I believe the realtor's and other camera flights should be licensed and controlled by the FAA as they would control any other small aircraft. Specific permission granted to specific pilots via a license that could be lost if flight rules are not followed. While I would not push for individual aircraft registration I would push for type acceptance where aircraft used for commercial purposes would need to be pre-approved by the FAA. Regulation is a good way to innovate toward a future we all can live with.


----------



## BubblePuppy (Nov 3, 2006)

Drucifer said:


> Airplanes and satellites also don't fly under 1000 feet.


In non-congested areas VFR minimum altitude is 500ft above the surface. So VFR flying along roads is allowed, as is flying below 1000 feet above the surface (except in congested areas). There are different rule sets for VFR and IFR flights.

Sent from my SGH-I317 using DBSTalk mobile app


----------



## SayWhat? (Jun 7, 2009)

James Long said:


> I would not be surprised if thousands of realtors illegally used camera drones every day to photograph properties for sale. The return on the investment is good ... the price of drones is low enough that a short flight to get a picture that could make a sale is worth the cost. But these flights are not done at long distance. The controller remains close to their aircraft. And the aircraft are not trying to deliver objects of varying weights to people's porches.
> 
> I believe the realtor's and other camera flights should be licensed and controlled by the FAA as they would control any other small aircraft. Specific permission granted to specific pilots via a license that could be lost if flight rules are not followed. While I would not push for individual aircraft registration I would push for type acceptance where aircraft used for commercial purposes would need to be pre-approved by the FAA. Regulation is a good way to innovate toward a future we all can live with.


Apples and Kumquats.

If the realtor/operator is at the property and maintaining visual control of the device and keeping it below 200' or so, I see no need for licensing or even for the FAA to know about it.

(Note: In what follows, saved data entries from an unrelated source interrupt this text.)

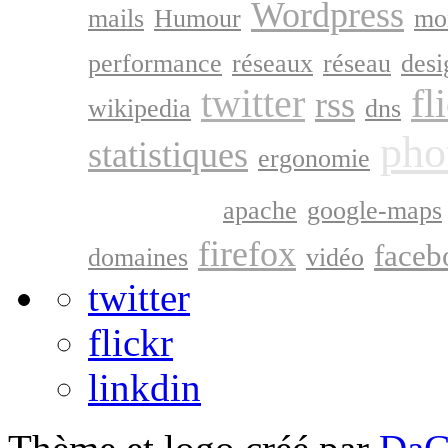
Wordpress
mails
Humour
mo
performance
réseaux
réseau
desi
twitter
fl
rss
wikipedia
dns
pho
statistiques
ergonomie
google
apache
google-maps
firefox
faceb
domaines
vidéo
twitter
flickr
linkdin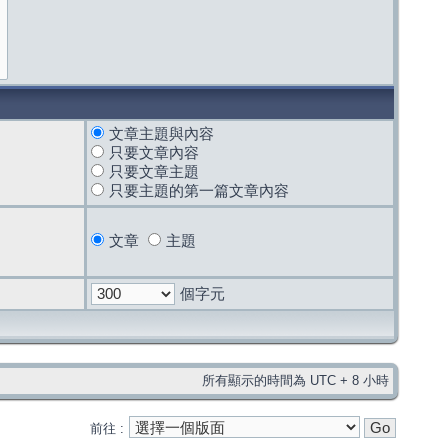
文章主題與內容
只要文章內容
只要文章主題
只要主題的第一篇文章內容
文章
主題
個字元
所有顯示的時間為 UTC + 8 小時
前往 :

If the realtor/operator is sending the device via GPS to a remote location or a preprogrammed route where it operates autonomously, that's a different matter.

I want to know where the liability is with a package delivery device that malfunctions and drops into traffic causing an accident.

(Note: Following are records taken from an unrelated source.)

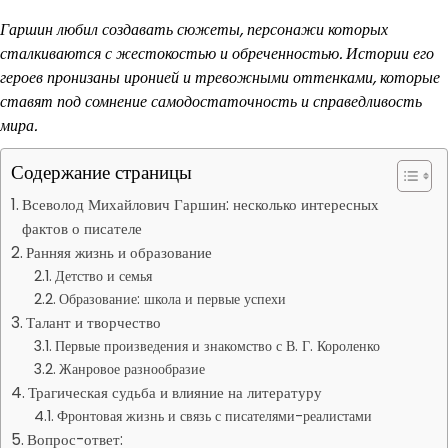
Гаршин любил создавать сюжеты, персонажи которых
сталкиваются с жестокостью и обреченностью. Истории его
героев пронизаны иронией и тревожными оттенками, которые
ставят под сомнение самодостаточность и справедливость
мира.
Содержание страницы
Всеволод Михайлович Гаршин: несколько интересных
фактов о писателе
Ранняя жизнь и образование
Детство и семья
Образование: школа и первые успехи
Талант и творчество
Первые произведения и знакомство с В. Г. Короленко
Жанровое разнообразие
Трагическая судьба и влияние на литературу
Фронтовая жизнь и связь с писателями-реалистами
Вопрос-ответ:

The Big G just got zinged for accidentally collecting data from modems as their camera cars drove through certain areas and have been required to blur images on some maps.

.If a package delivery device has a camera, what happens when it goes over somebody's house and catches them sunbathing?

If it misses and gets hung up in a tree 100' off the ground, how long before it can be retrieved?


----------



## SayWhat? (Jun 7, 2009)

And how will they protect against hawks, eagles, falcons or other predator birds going after them?


----------



## Drucifer (Feb 12, 2009)

We need a nature course here. Those types of birds know what their food looks like. Trees rarely get over 60'. 

And as I stated, these drones with cameras should be restricted. They should only be allowed to fly above roads. With height determine by its direction. This is to avoid head-on drone collisions.


----------



## SayWhat? (Jun 7, 2009)

Drucifer said:


> We need a nature course here. Those types of birds know what their food looks like. Trees rarely get over 60'.


A predator bird will attack anything it sees as a threat. I've seen birds chase balls and frisbees.

And I have at least three trees on my property over 60', probably closer to 80'. Pines to 120' aren't uncommon.


----------



## dpeters11 (May 30, 2007)

SayWhat? said:


> A predator bird will attack anything it sees as a threat. I've seen birds chase balls and frisbees.
> 
> And I have at least three trees on my property over 60', probably closer to 80'. Pines to 120' aren't uncommon.


And then you have the trees in Phrelin's neighborhood.


----------



## dpeters11 (May 30, 2007)

Drucifer said:


> Which devalue the homes under those flightpaths.


Really depends on the airport. I live near one and actually like it as we see some cool planes flying over. But I don't live near CVG. The one near me is more General Aviation and corporate jet, as well as special purpose. And I don't think the property value is affected by it.


----------



## swyman18 (Jan 12, 2009)

SayWhat? said:


> If it misses and gets hung up in a tree 100' off the ground, how long before it can be retrieved?


I'm wondering that too, will it be able to detect and avoid every power line, tree, etc. as it descends toward the destination property?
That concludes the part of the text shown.